Project of Modelling

Perinatal Monitoring

High-risk pregnancies are becoming more prevalent because of the progressively higher age at which women get pregnant.

High-risk pregnancies are becoming more prevalent because of the progressively higher age at which women get pregnant.  Typically, they cover 20% of all pregnancies. In addition, in the Netherlands, yearly about 500 newborns are admitted  in the neonatal intensive care unit because they suffer from birth asphyxia or maladjustment in the transition from intrauterine to postnatal life with difficulties in breathing and oxygenation.
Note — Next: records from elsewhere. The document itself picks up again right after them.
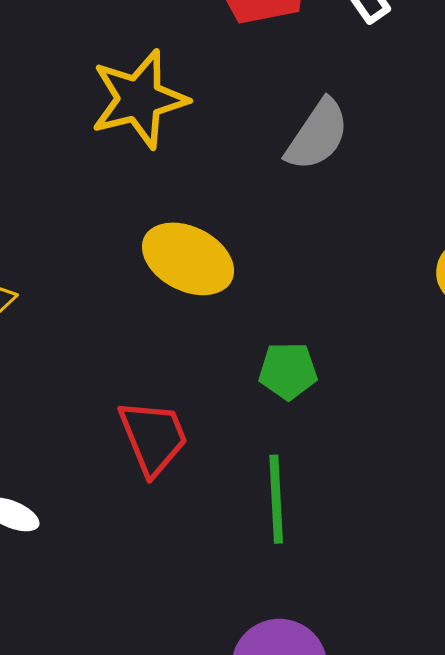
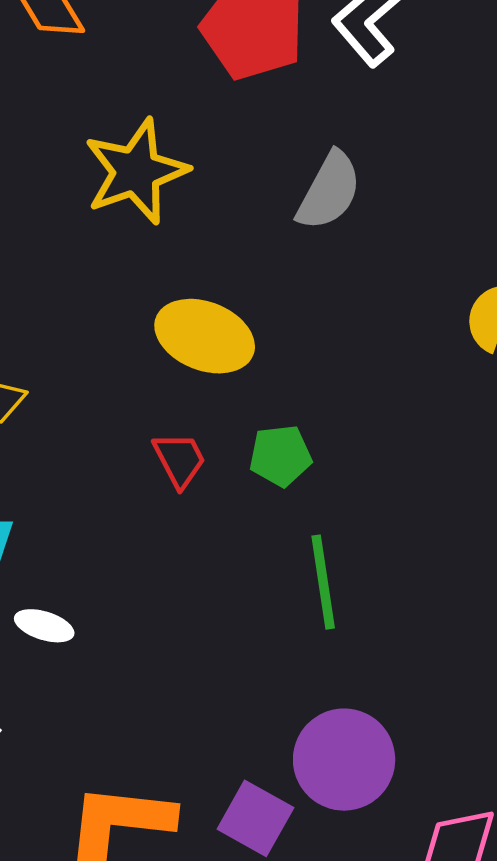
green pentagon: (288, 371) -> (280, 456), moved
red trapezoid: (153, 437) -> (179, 460), moved, size x0.7

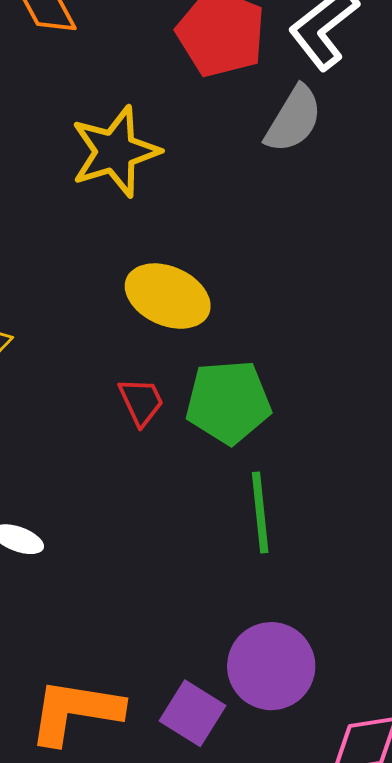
gray semicircle: (329, 191) -> (294, 119), moved
green pentagon: (280, 456) -> (228, 402), size x1.6

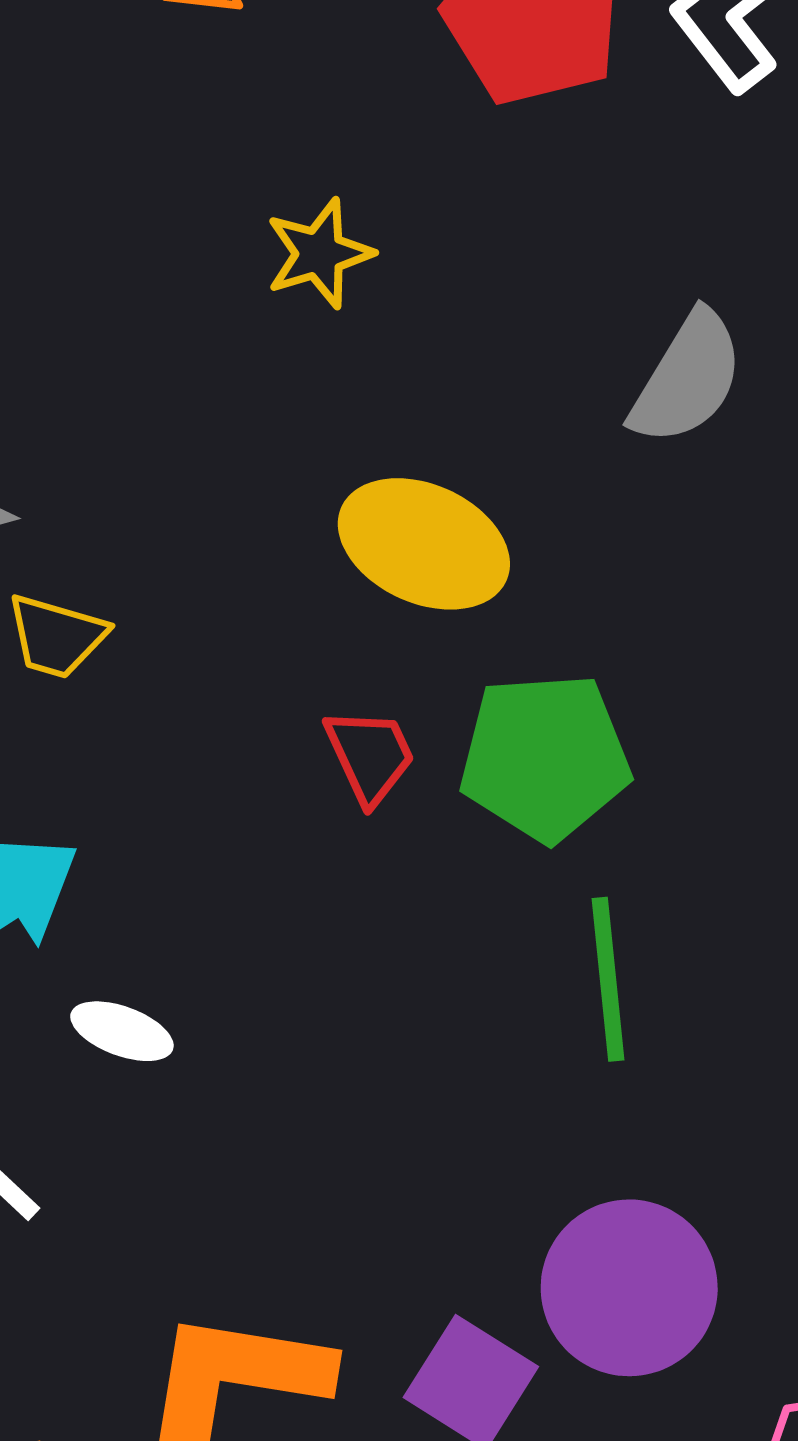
gray semicircle: (294, 119) -> (687, 378), moved
yellow star: (115, 152) -> (319, 253), size x0.6

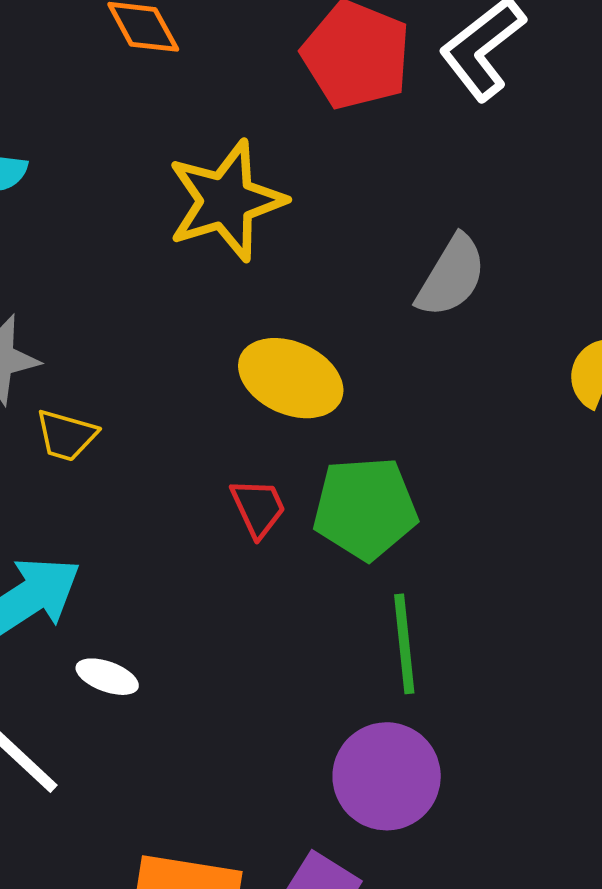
yellow star: (319, 253) -> (226, 201), size x1.8
purple circle: (629, 1288) -> (387, 776), moved

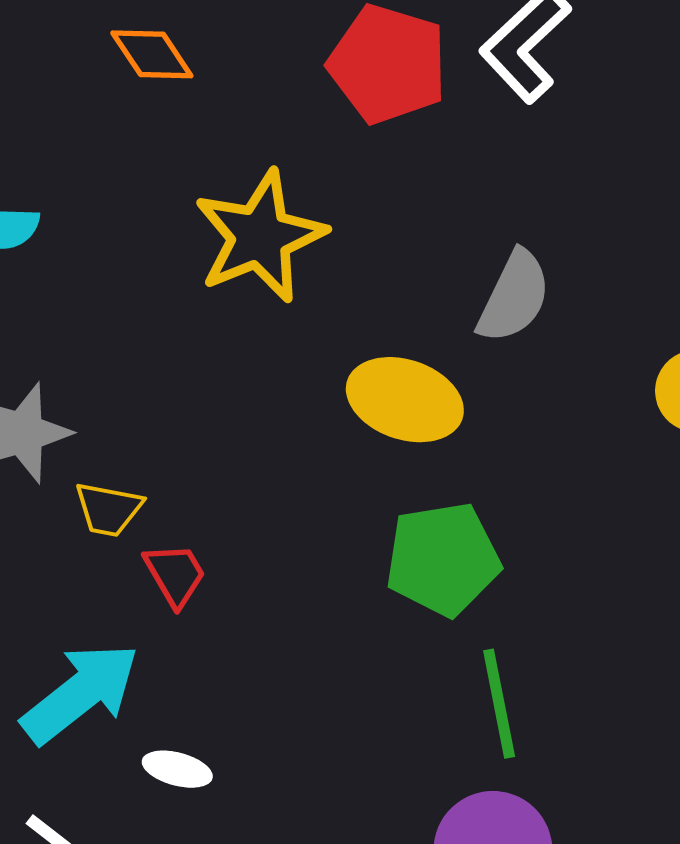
yellow ellipse: (291, 378) -> (405, 400), moved
red trapezoid: (258, 508) -> (175, 574), moved

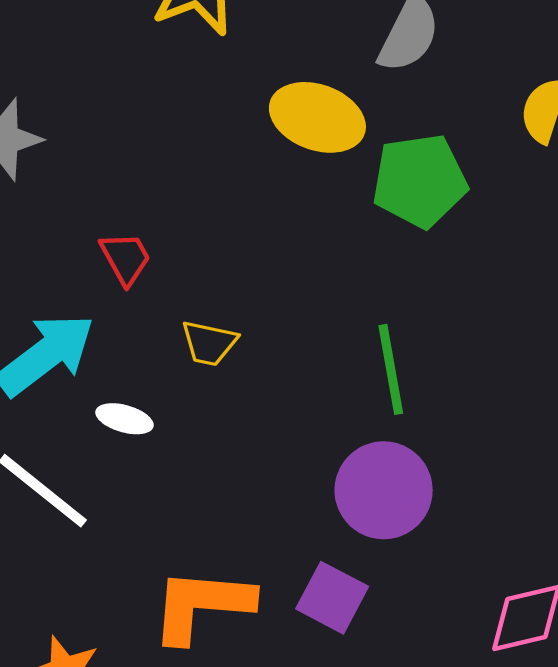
yellow trapezoid: (108, 509) -> (209, 343), moved
green pentagon: (443, 559) -> (420, 181), moved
During birth, the most commonly used clinical tool for fetal monitoring is the cardiotocogram (CTG). The CTG consists of the simultaneous registration of maternal uterine contractions and fetal heart rate variations. Unfortunately, clinical interpretation of the CTG is difficult since the CTG only reflects the input and output of a very complex sequence of events in the fetus, involving hemodynamics, oxygen transport, and neurohumoral feedback. We aim to enhance CTG interpretation by mathematical modelling of these underlying processes. As an important bonus in comparison to the clinical situation, the model provides predictions of fetal oxygen content, a crucial determinant of fetal welfare (Beatrijs van der Hout - van der Jagt, PhD Thesis: Germaine Jongen 2016).
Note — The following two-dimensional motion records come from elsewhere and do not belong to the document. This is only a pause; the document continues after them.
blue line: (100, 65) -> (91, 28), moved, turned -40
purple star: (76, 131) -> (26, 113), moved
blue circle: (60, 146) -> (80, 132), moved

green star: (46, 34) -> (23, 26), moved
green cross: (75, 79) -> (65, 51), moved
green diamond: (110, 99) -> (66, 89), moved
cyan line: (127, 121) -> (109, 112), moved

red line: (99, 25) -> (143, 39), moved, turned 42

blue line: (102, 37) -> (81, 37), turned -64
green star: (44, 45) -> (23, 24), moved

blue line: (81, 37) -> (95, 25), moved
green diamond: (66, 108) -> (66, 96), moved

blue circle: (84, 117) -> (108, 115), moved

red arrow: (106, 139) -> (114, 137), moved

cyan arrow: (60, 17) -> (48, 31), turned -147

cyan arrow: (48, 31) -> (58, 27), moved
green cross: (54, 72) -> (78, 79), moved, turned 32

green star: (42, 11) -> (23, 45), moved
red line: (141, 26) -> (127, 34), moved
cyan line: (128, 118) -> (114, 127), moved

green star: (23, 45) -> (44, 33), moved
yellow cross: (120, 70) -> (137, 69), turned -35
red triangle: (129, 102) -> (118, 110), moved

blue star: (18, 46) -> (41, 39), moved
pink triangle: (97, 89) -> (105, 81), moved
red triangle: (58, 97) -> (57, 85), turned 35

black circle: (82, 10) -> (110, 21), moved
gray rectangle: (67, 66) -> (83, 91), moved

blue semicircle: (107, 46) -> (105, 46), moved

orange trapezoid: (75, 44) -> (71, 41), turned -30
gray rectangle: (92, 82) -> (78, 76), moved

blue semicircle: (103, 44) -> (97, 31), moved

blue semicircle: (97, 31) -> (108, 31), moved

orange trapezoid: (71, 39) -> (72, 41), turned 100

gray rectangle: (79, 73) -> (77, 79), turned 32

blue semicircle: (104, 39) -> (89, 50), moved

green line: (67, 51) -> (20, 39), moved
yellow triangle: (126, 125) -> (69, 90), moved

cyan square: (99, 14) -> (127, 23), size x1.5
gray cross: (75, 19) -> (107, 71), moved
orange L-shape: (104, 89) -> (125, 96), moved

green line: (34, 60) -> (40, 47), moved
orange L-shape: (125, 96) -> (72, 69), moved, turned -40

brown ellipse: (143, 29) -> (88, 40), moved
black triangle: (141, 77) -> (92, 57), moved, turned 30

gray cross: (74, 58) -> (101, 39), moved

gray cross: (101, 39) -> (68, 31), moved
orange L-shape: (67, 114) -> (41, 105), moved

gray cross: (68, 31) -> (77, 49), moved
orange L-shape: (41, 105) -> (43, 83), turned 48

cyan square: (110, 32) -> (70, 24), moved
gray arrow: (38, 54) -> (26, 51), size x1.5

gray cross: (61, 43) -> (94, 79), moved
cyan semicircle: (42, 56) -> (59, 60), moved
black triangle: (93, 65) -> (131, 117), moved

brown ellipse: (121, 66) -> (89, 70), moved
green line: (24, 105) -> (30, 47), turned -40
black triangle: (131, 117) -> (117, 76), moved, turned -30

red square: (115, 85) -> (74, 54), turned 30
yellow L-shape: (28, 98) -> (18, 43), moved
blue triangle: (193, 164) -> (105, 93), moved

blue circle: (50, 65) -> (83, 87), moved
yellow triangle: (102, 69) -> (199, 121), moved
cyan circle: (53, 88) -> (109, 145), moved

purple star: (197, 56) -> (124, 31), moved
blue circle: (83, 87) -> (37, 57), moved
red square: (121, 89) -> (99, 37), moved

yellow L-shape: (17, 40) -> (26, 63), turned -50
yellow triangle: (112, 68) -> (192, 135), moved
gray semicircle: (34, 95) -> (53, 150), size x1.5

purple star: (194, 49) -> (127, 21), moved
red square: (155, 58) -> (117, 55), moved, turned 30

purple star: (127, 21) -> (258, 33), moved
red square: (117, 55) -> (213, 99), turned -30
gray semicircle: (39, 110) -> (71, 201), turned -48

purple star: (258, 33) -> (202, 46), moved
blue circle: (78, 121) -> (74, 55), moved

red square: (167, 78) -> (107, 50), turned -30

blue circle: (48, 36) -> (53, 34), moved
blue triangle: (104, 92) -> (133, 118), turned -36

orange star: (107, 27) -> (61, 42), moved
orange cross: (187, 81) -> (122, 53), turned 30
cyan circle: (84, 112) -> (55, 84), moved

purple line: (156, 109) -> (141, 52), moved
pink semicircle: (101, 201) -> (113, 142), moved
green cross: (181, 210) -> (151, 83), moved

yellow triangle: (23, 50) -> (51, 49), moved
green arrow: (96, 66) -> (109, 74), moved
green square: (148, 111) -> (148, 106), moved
While the newborn is more accessible for measurements than the foetus, still clinical decision making remains difficult. Also in this field we aim to assist in decision making by mathematical modeling of typical pathological scenarios such as apnea, alveolar collapse, patent ductus arteriosis or foramen ovale, and myocardial depression (Tamara Klopmeijer en Camile van der Heijden). The model will also be used to intelligently link sensors and actuators in a manikin of the newborn, developed as an educative training tool at the department of Industrial Design at TU/e.

Our research in the area of perinatal care is performed in close collaboration with Máxima Medical Center.